En outre, une gaine intergranulaire, et de flocons de graphite se soulèvent de la surface après une gaine fragile. Les structures blanches en forme de coupe sont de la corrosion par l'oxyde de fer. Cette oxydation se développe dans tous les échantillons lorsque le corps des surfaces propres est exposé à l'air.

Analyse chimique

Une analyse chimique concluante était nécessaire pour déterminer la composition exacte de la fuséequi a tous été envoyé dans le laboratoire. Les résultats sont conformes aux propriétés de la fonte grise.
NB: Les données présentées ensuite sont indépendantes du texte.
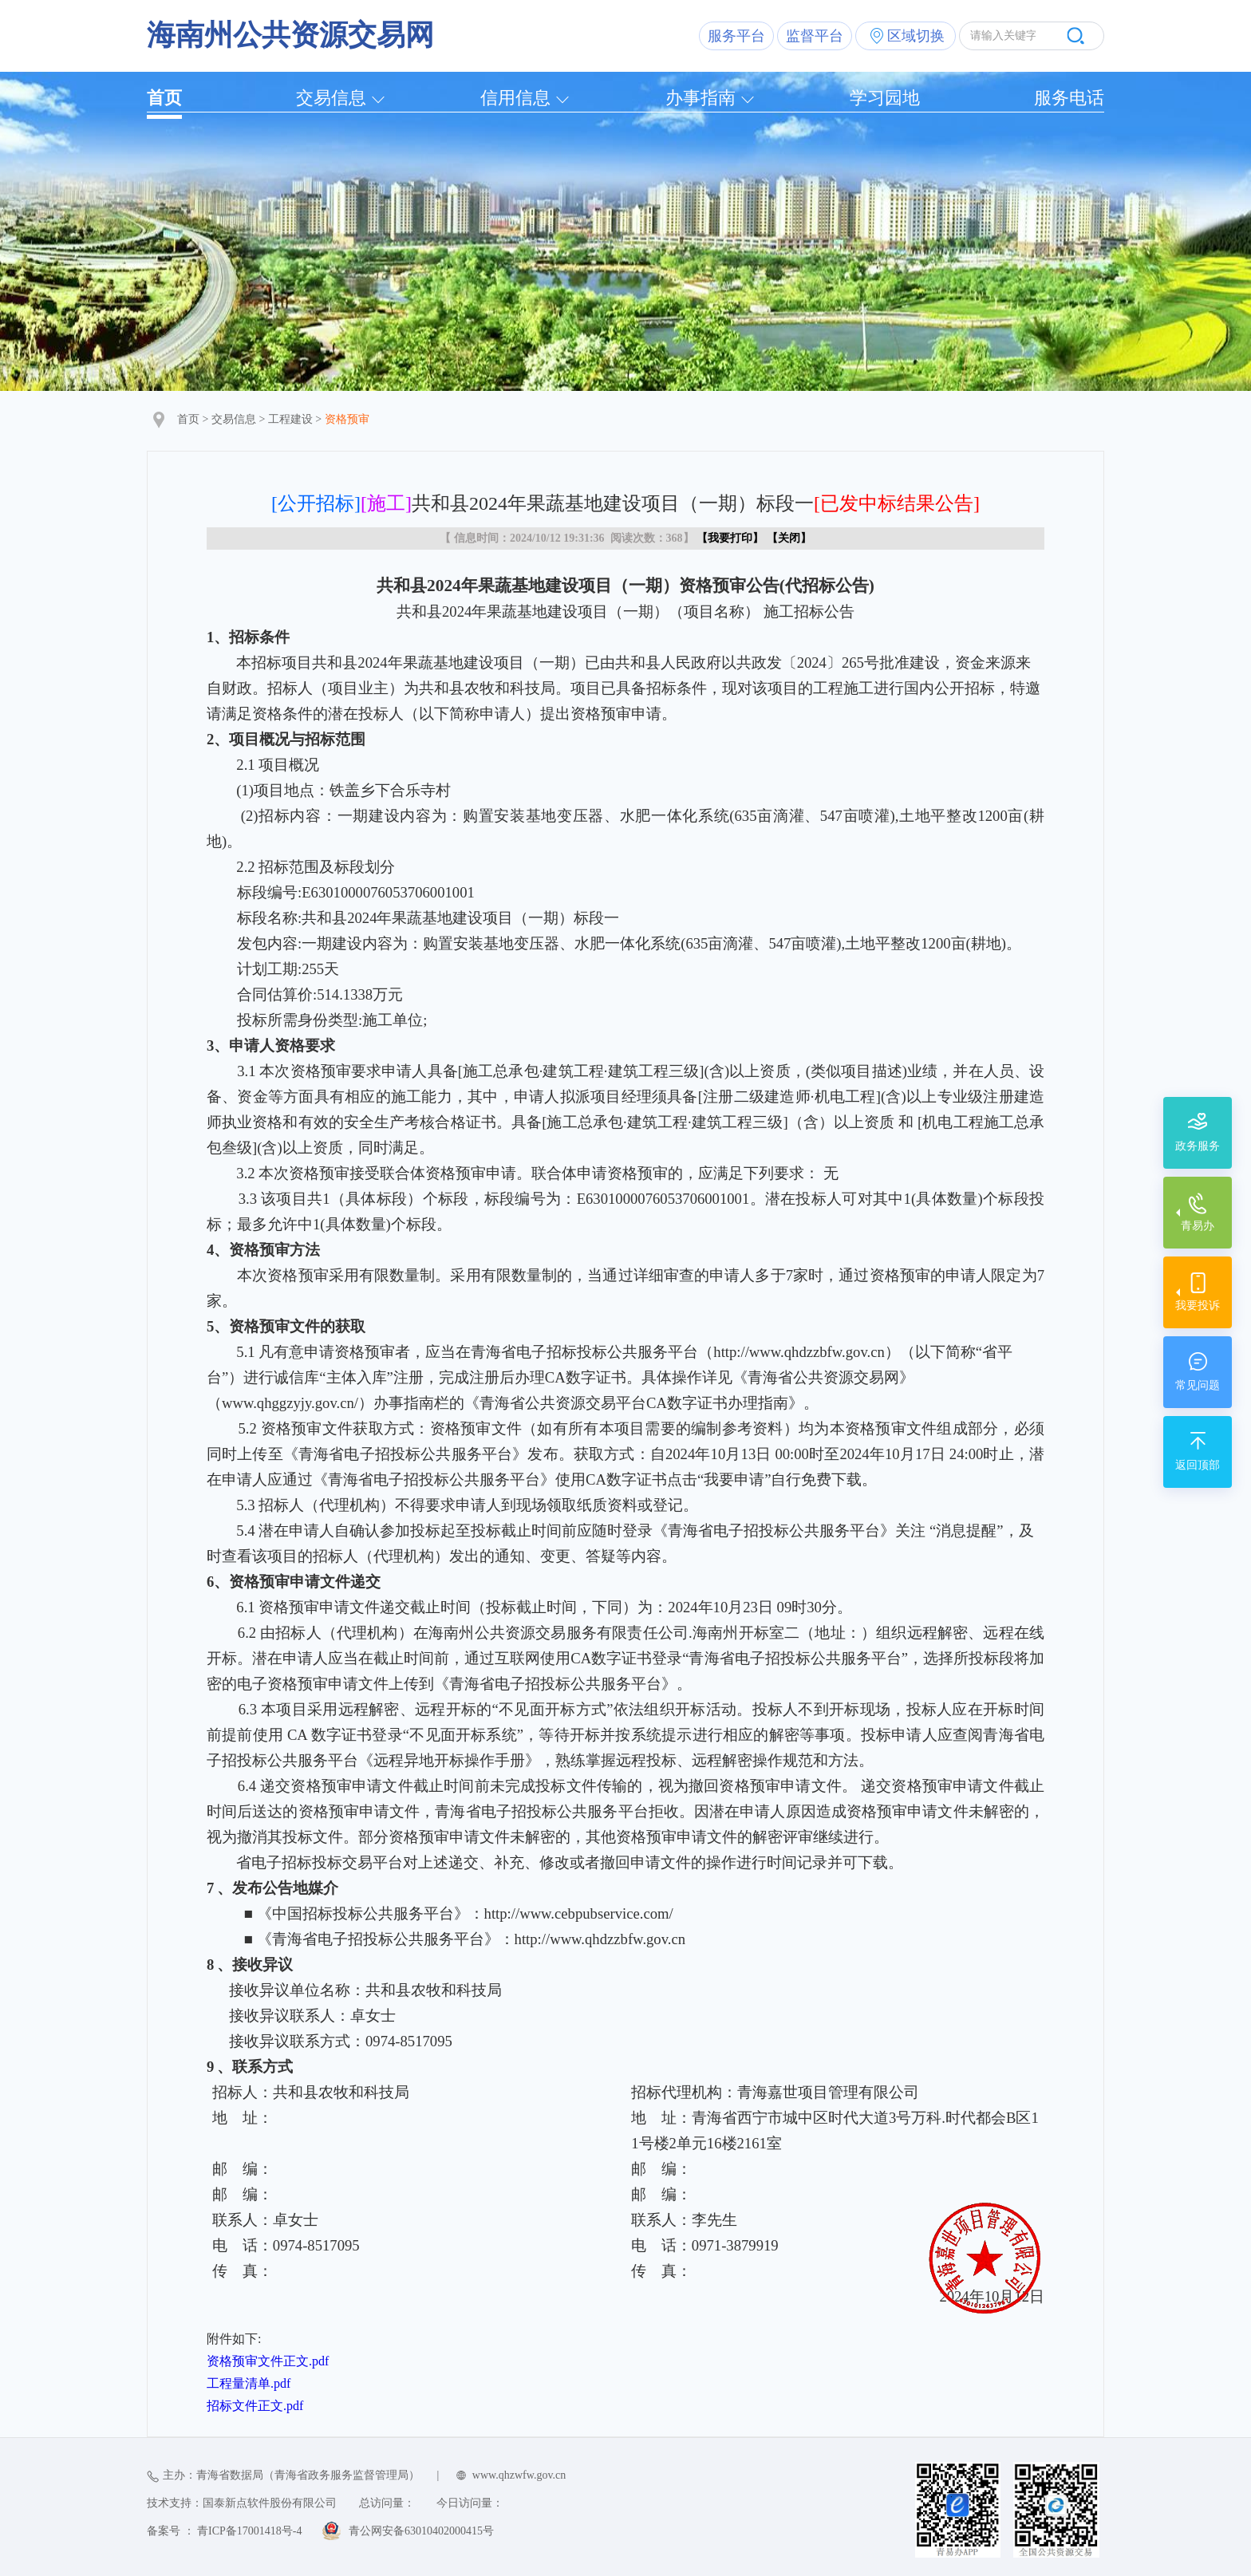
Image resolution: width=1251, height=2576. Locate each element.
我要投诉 (1197, 1306)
Ce qui n'indique aucune anomalie de preuves de fabrication de munitions.

La structure de l’obus, c'est-à-dire le regroupement des niveaux à électron unique en groupes d'énergie dégénérée, est une propriété fondamentale des fermions confinés dans de petit système.

Elle est observée pour les nucléons dans les noyaux atomiques, les électrons dans les métaux et dans les points quantiques semi-conducteurs.

Historiquement, le concept de structure de l’obus fer ionique et le principe de symétrie en mécanique quantique ont été liés dans le prix Nobel de physique de 1963.

Les bases du système d’obus peuvent être saisies en considérant la mécanique quantique de fer non-interactif. Elles se présentent sous des formes simples de potentiels projectiles, résolus couramment comme exercice dans les cours de physique de premier cycle.

Notamment, il est l'habitude d'étiqueter chaque ensemble de sous-obus par un nombre quantique "principal" en commençant toujours à partir de n = 1 (1s, 1p, 1d, ... ; 2s, 2p, 2d,...) Cette notation diffère des obus électroniques dans les atomes de type hydrogène. Où des règles supplémentaires entre les nombres quantiques apparaissent en raison du potentiel 1/r entre les électrons et le noyau ponctuel.

Quelles sont les structures bidimensionnelles d’un métal des obus?

Les progrès récents dans la croissance contrôlée d'oxyde de métal alcalin ont permis de fabriquer des balles de tir bien définis pour les études spectroscopiques des particules métalliques et de système molécule-métal. Bien que ces films soient suffisamment épais pour isoler électroniquement un adsorbat électroniquement du support métallique, ils sont assez fins pour permettre le passage par effet tunnel depuis ou vers la pointe du microscope dans des conditions d'imagerie. 

Cela facilite l'étude de système métal-isolant, métal à l'échelle nanométrique. Ce qui permet de mieux comprendre les facteurs définissant la structure électronique de la formation de la liaison molécule-métal.

Plusieurs études se sont concentrées sur des oxydes métalliques, motivées par l'activité catalytique de ce système.

La microstructure des balles de tir d’échantillons indique un bien plus grande uniformité des projectiles par rapport à ceux des confédérés. Alors que l'uniformité pour les deux armes était plus grande, l'artillerie était d'une uniformité presque totale.

Cela n’est probablement dû au fait qu'une grande partie des munitions de tir à la bataille précédente et de la guerre mondiale. Elle provenait probablement de plusieurs sources, voire de stocks datant de plusieurs années.

Au moment de la guerre, suffisamment de munitions avaient été tirées durant le chargement explosif. Les munitions trouvées ont probablement été fabriquées juste avant la bataille. Elles auraient été achetées auprès de moins de fournisseurs. Ce qui a permis une plus grande uniformité.